[Transcribed page contents]
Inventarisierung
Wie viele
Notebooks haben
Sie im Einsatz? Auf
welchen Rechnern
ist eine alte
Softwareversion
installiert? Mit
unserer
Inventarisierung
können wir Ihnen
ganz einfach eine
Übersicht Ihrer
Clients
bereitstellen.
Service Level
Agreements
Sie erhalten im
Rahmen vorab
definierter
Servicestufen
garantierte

* * *

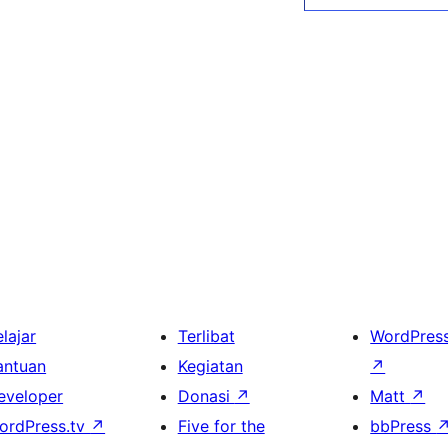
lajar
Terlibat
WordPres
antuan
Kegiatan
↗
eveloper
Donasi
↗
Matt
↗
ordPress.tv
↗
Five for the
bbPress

--

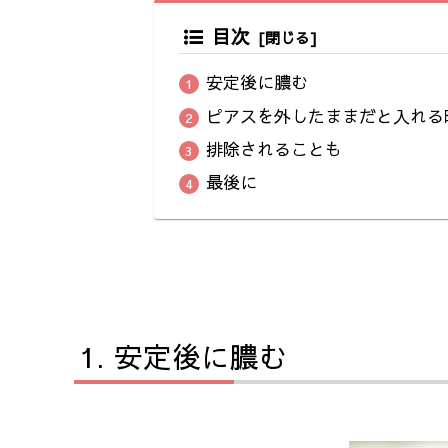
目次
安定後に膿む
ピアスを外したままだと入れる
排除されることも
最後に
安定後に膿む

### WHAT IS NEEDED
Of the entries above, repeat exactly the lines between the line with "ist eine alte" and the line with "garantierte", inclusive, and no others.

### COMPLETED TASK
ist eine alte
Softwareversion
installiert? Mit
unserer
Inventarisierung
können wir Ihnen
ganz einfach eine
Übersicht Ihrer
Clients
bereitstellen.
Service Level
Agreements
Sie erhalten im
Rahmen vorab
definierter
Servicestufen
garantierte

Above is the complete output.